I – La calamité exceptionnelle

A – Qu’est-ce qu’une calamité exceptionnelle ?

L’article 239 de la loi du 21 février 2022 relative à la différenciation, la décentralisation, la déconcentration, dite loi 3DS, dispose que l’état de calamité exceptionnelle est caractérisé lorsqu’un aléa naturel d’une ampleur exceptionnelle a des conséquences de nature à gravement compromettre le fonctionnement des institutions et présentant un danger grave et imminent pour l’ordre public, la sécurité des populations, l’approvisionnement en biens de première nécessité ou la santé publique.

 

Le dramatique exemple mahorais est une illustration de l’état de calamité exceptionnelle ; on peut y ajouter un phénomène de tsunami, un typhon, une tempête d’une exceptionnelle ampleur, voire une inondation, étant observé que la loi du 21 février 2022 exige deux conditions : le caractère naturel et le caractère exceptionnel.

 

Il est très difficile de donner d’autres exemples puisque le placement sous état de calamité exceptionnelle de l’île de Mayotte est une première dans l’histoire de France.

 

B – La procédure d’état de calamité exceptionnelle

L’état de calamité exceptionnelle est arrêté par décret du ministre des Outre-mer. Le décret du 18 décembre précité est ainsi libellé : « Article 1. L’état de calamité naturelle exceptionnelle est déclaré à compter du 19 décembre 2024, à zéro heure, sur l’ensemble du territoire du Département de Mayotte, pour une durée d’un mois ». 

 

Si la durée fixée par le décret est d’un mois, elle peut être renouvelée par période de deux mois.

 

Concrètement, le territoire est placé sous le signe de l’extrême urgence, ce qui signifie :

-. La suspension des délais administratifs fixés par une loi pour permettre à l’État et à toutes les collectivités de prendre des décisions qui peuvent l’être immédiatement ;

 

-. Une présomption de force majeure : une situation est considérée comme étant constitutive de force majeure lorsqu’elle résulte d’un événement irrésistible, imprévisible et extérieur à celui qui l’invoque. En principe, il appartient à celui qui s’en prévaut de la démontrer : le dispositif de l’état de calamité exceptionnelle rend cette preuve inutile puisque la force majeure est présumée ;

 

-. À cet effet, et selon les termes de la loi, pour l’application « des dispositions légales et réglementaires nationales mises en œuvre par les autorités publiques pour rétablir le fonctionnement normal des institutions, l’ordre public, la sécurité des populations et l’approvisionnement en biens de première nécessité ainsi que pour mettre fin aux atteintes à la santé publique », il n’est pas nécessaire de constater préalablement une situation de force majeure.

 

L’état de calamité exceptionnelle n’est pas incompatible avec l’état de catastrophe naturelle, qui est plus axé sur la question des indemnisations et sur lequel il convient donc de se pencher.

 

II – La catastrophe naturelle

A – Qu’est-ce qu’une catastrophe naturelle ?

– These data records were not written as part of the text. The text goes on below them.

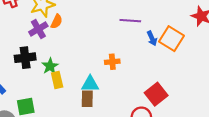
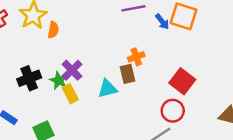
purple cross: (38, 29) -> (72, 70), moved
orange cross: (112, 62) -> (136, 57), moved
brown rectangle: (87, 99) -> (128, 74), moved

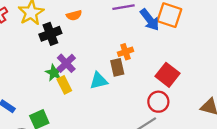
blue arrow: (162, 22) -> (150, 20), size x1.5
orange semicircle: (53, 30) -> (74, 15), moved, turned 64
black cross: (29, 78) -> (50, 34), moved

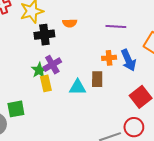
blue arrow: (150, 20) -> (128, 60), moved
orange cross: (125, 52) -> (109, 58), moved
red circle: (158, 102) -> (134, 127), moved

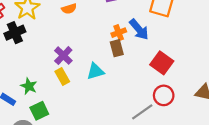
black cross: (44, 35) -> (15, 33), moved
green star: (39, 70) -> (29, 86), moved
brown rectangle: (97, 79) -> (117, 48), moved

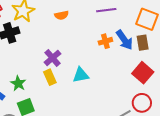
brown rectangle: (117, 48) -> (143, 43), moved

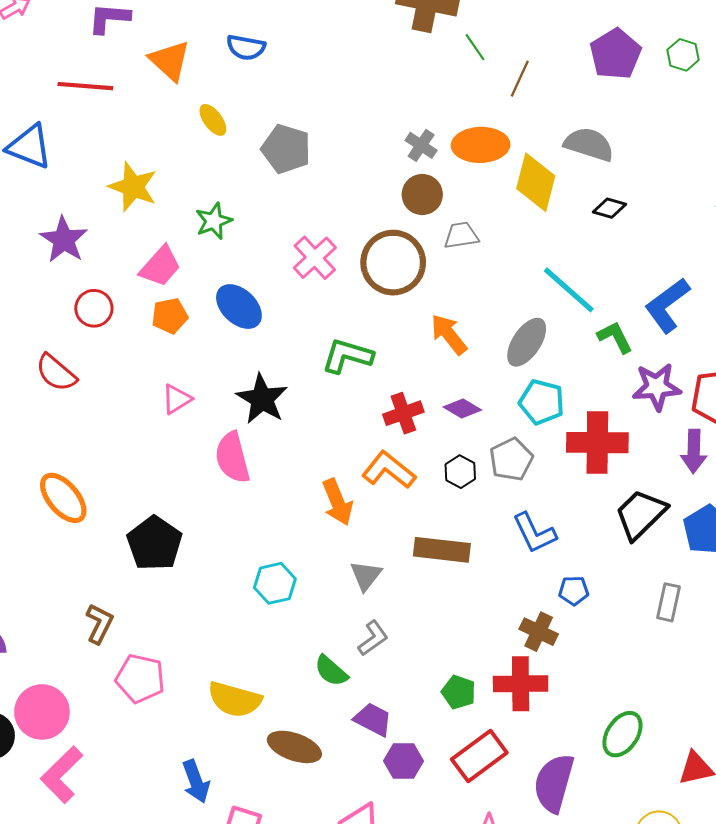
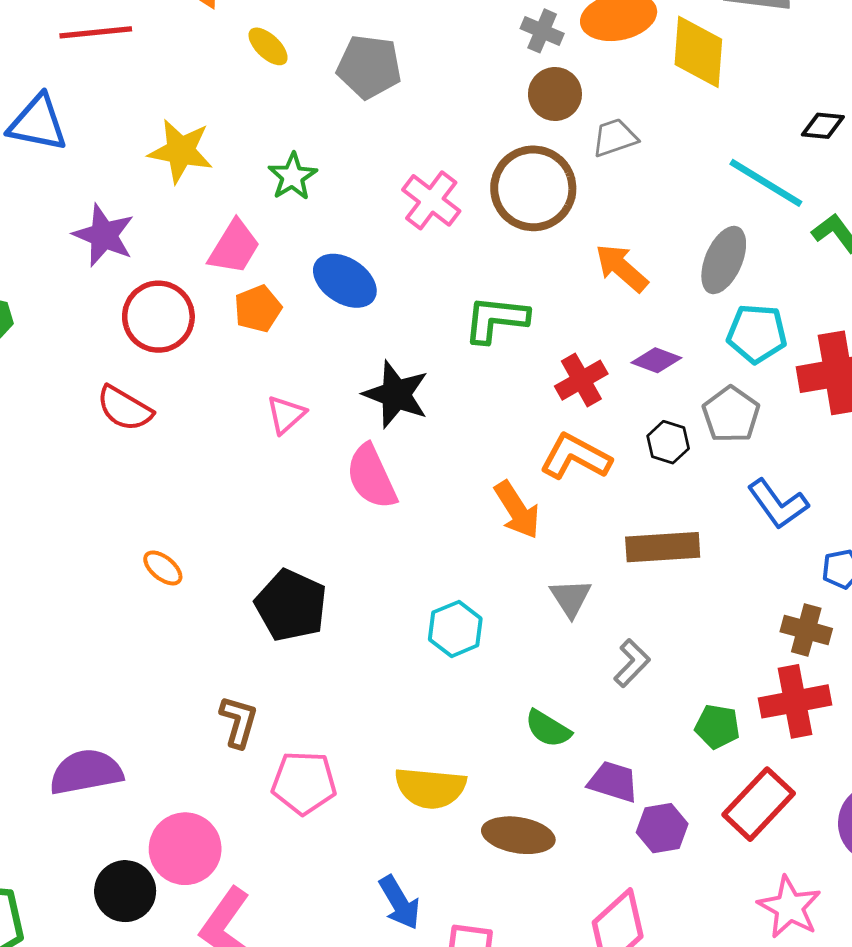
black diamond: (609, 208) -> (823, 126), moved
red circle: (94, 308) -> (158, 317), size x1.4
orange ellipse: (63, 498) -> (163, 568), size x0.6
gray L-shape: (373, 638) -> (632, 663), moved

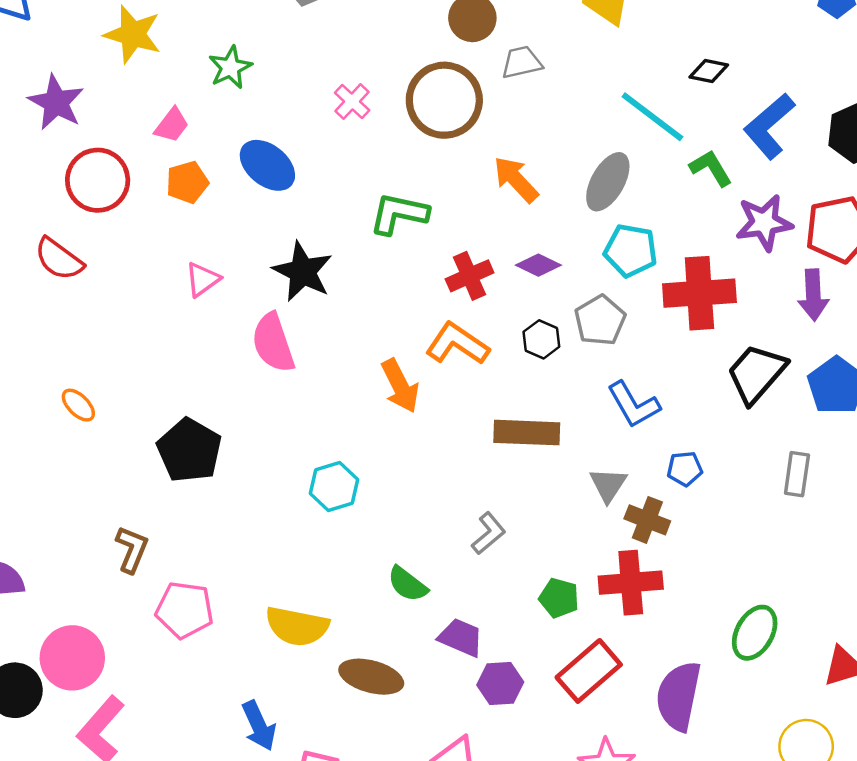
pink cross: (431, 200) -> (352, 102), size x0.7
pink trapezoid: (234, 247) -> (172, 125), size x0.7
gray triangle: (571, 598) -> (608, 485), moved

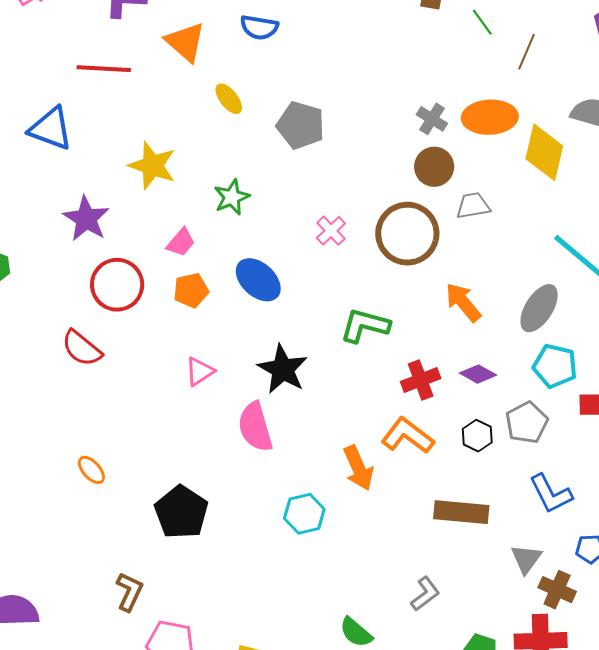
cyan hexagon: (334, 487) -> (304, 514), moved

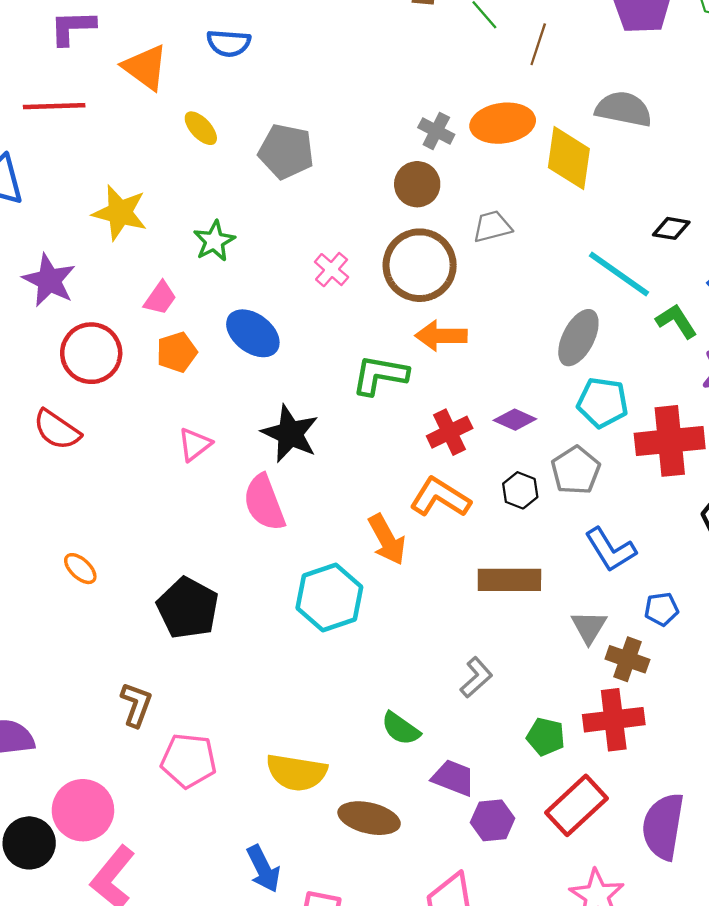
brown circle: (434, 167) -> (417, 184), moved
orange arrow: (463, 302) -> (441, 336), moved, turned -45
cyan hexagon: (304, 514) -> (329, 598), size x1.4

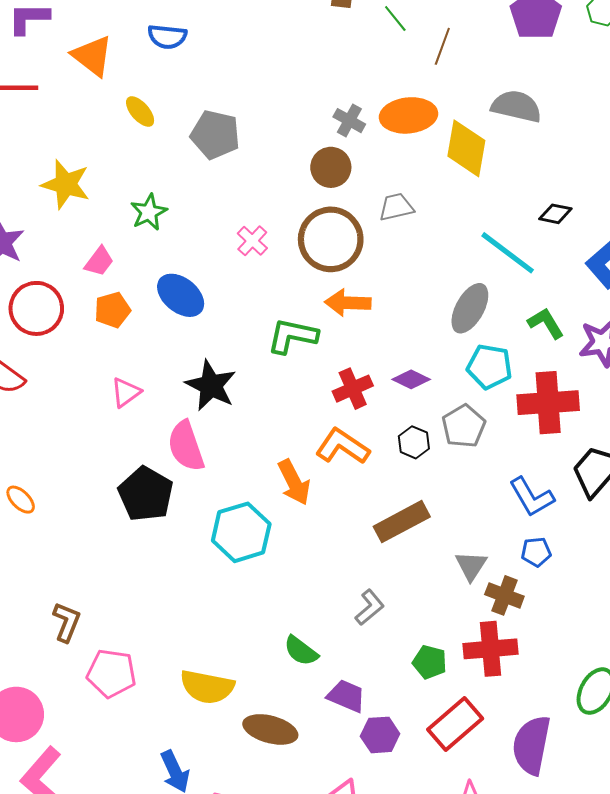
green L-shape: (676, 321) -> (546, 323), moved
blue L-shape: (610, 550) -> (532, 497), moved
brown rectangle: (509, 580) -> (402, 522), turned -30
black pentagon: (188, 608) -> (146, 494), moved

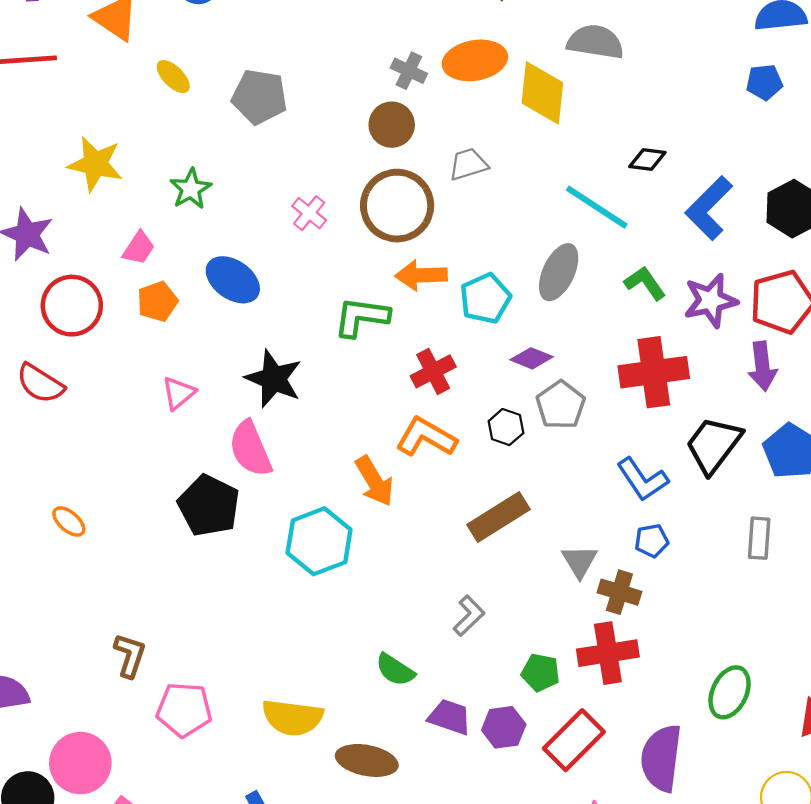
cyan pentagon: (489, 367) -> (485, 299), moved, turned -30
purple diamond: (411, 379) -> (532, 358), moved
purple hexagon: (380, 735) -> (504, 727), moved

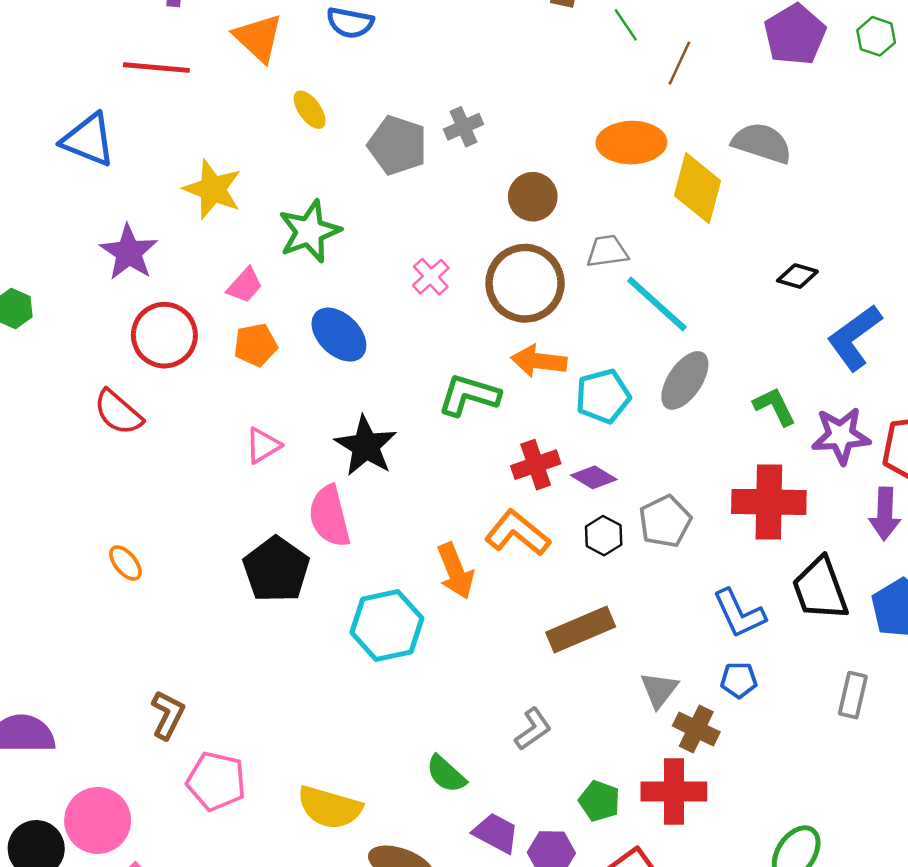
gray cross: (409, 71) -> (463, 127), moved, turned 32
green star: (191, 189) -> (309, 231), size x1.4
cyan line: (597, 207) -> (657, 304), moved
purple diamond: (532, 358) -> (594, 477), moved
black trapezoid: (714, 445) -> (820, 589), turned -66

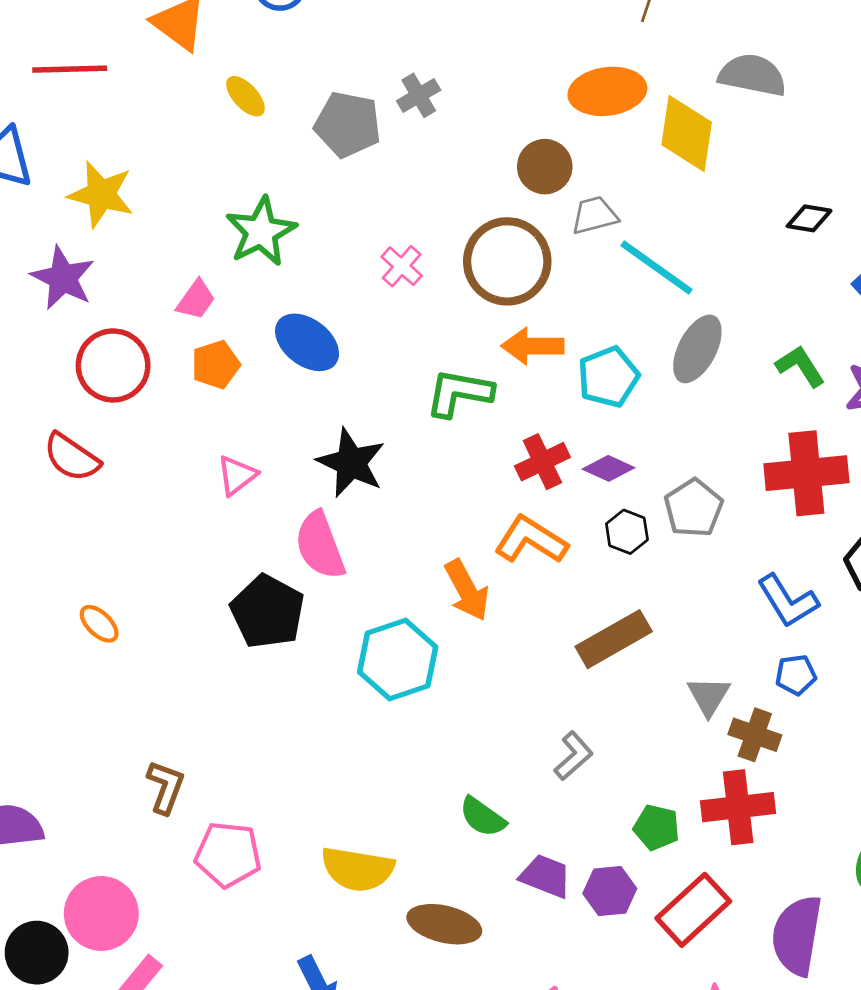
yellow star: (213, 189) -> (101, 194), moved
brown circle: (533, 197) -> (545, 167), moved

Juridiquement, l’article L.125-1 alinéa 3 du Code des assurances issu de la loi 82-600 du 13 juillet 1982 considère « comme les effets des catastrophes naturelles (CATNAT), .//., les dommages matériels directs « non assurables » ayant eu pour cause déterminante l’intensité anormale d’un agent naturel, lorsque les mesures habituelles à prendre pour prévenir ces dommages n’ont pu empêcher leur survenance ou n’ont pu être prises… »

 

Concrètement, ont été ainsi qualifiés de catastrophes naturelles les tremblements de terre, inondations, sécheresse, glissements de terrain, avalanches, action mécanique des vagues, inondations consécutives aux remontées de nappe phréatique d’une ampleur moindre que celles qui pourraient justifier l’activation de l’état de calamité exceptionnelle.

 

En France, il s’est agi le plus souvent, tout comme au mois d’octobre, d’inondations d’une ampleur exceptionnelle ayant généré des crues tout aussi exceptionnelles, ce qui a justifié le placement sous état de catastrophe naturelle de 11 départements : Alpes-Maritimes, Ardèche, Corrèze, Essonne, Eure-et-Loir, Loire, Haute-Loire, Loire-Atlantique, Lozère, Rhône et Yvelines.

 

B – La procédure d’état de catastrophe naturelle

C’est un arrêté interministériel (le dernier en date a été pris par le Ministre de l’économie, le Ministre de l’intérieur et des Outre-mer et le Ministre délégué auprès du Ministre de l’économie, des finances et de la souveraineté numérique) qui détermine l’état de catastrophe naturelle.

 

Il doit être précédé du recensement, par le maire d’une commune frappée par l’événement, de l’ensemble des dommages subis et de l’établissement d’un rapport descriptif de l’événement transmis au préfet.

 

Le préfet transmet au Ministre de l’intérieur, qui consulte une commission pour que l’arrêté interministériel puisse être édicté.

 

Après sa parution au journal officiel, si vous êtes victime d’un sinistre qui relève de la catastrophe naturelle, vous devez procéder à une déclaration de sinistre auprès de votre assureur dans un délai de 10 jours à compter de celui où vous serez informé par le maire de l’état de catastrophe naturelle.

 

L’indemnisation doit intervenir dans un délai de trois mois à compter de la publication de l’arrêté interministériel au journal officiel, mais sous la triple condition suivante :

-. En premier lieu, vous devez avoir souscrit une garantie catastrophes naturelles, qui se trouve, en principe, dans votre contrat d’assurance ;

 

-. En deuxième lieu, le montant de l’indemnisation ne peut excéder celui de la garantie principale, disposition en général très mal acceptée par les victimes de sinistres ;

 

-. En troisième lieu, des franchises resteront à la charge de l’assuré, qui varieront selon l’importance de la catastrophe et son caractère plus ou moins variable.

 

 

Il est donc indispensable de souscrire un contrat garantie catastrophes naturelles si vous vous trouvez dans une zone à risques, voire même de le souscrire systématiquement.